(Page images and extracted text)
BEGIN
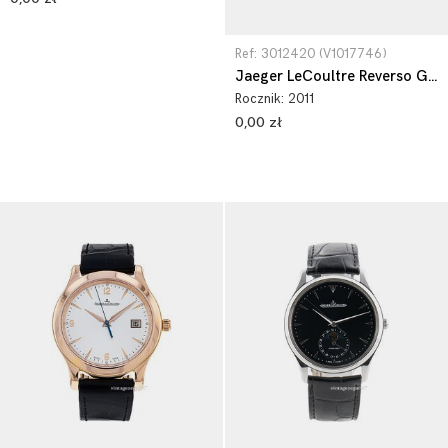
Ref: 3012420 (V1017746)
Jaeger LeCoultre Reverso Grande 3012420
Rocznik:
2011
0,00 zł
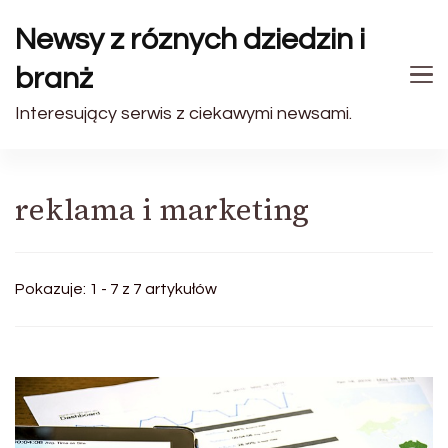
Newsy z róznych dziedzin i
branż
Interesujący serwis z ciekawymi newsami.
reklama i marketing
Pokazuje: 1 - 7 z 7 artykułów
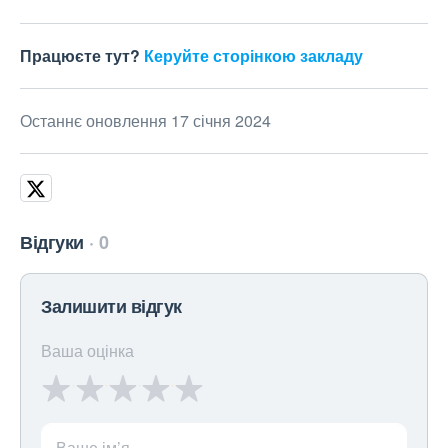
Працюєте тут?
Керуйте сторінкою закладу
Останнє оновлення 17 січня 2024
Відгуки
0
Залишити відгук
Ваша оцінка
Ваше ім’я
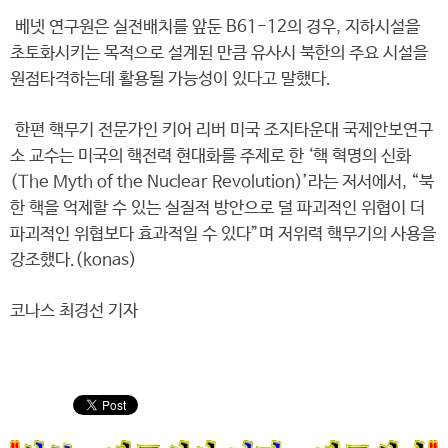
베넷 연구원은 실전배치를 앞둔 B61-12의 경우, 지하시설을
초토화시키는 목적으로 설계된 만큼 유사시 북한의 주요 시설을
원점타격하는데 활용될 가능성이 있다고 말했다.
한편 핵무기 전문가인 키어 리버 미국 조지타운대 국제안보연구
소 교수는 미국의 핵전력 현대화를 주제로 한 ‘핵 혁명의 신화
(The Myth of the Nuclear Revolution)’라는 저서에서, “북
한 핵을 억제할 수 있는 실질적 방안으로 덜 파괴적인 위협이 더
파괴적인 위협보다 효과적일 수 있다”며 저위력 핵무기의 사용을
강조했다.(konas)
코나스 최경선 기자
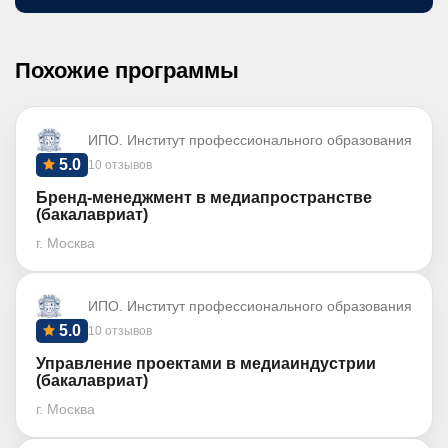
Похожие программы
ИПО. Институт профессионального образования
5.0
10 отзывов
Бренд-менеджмент в медиапространстве
(бакалавриат)
г. Москва
ИПО. Институт профессионального образования
5.0
10 отзывов
Управление проектами в медиаиндустрии
(бакалавриат)
г. Москва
END
--- EXERCISE REQUIREMENTS ---
The answer must be every line from the entries above that holds the string "파괴적인".

--- EXPECTED ANSWER ---
한 핵을 억제할 수 있는 실질적 방안으로 덜 파괴적인 위협이 더
파괴적인 위협보다 효과적일 수 있다”며 저위력 핵무기의 사용을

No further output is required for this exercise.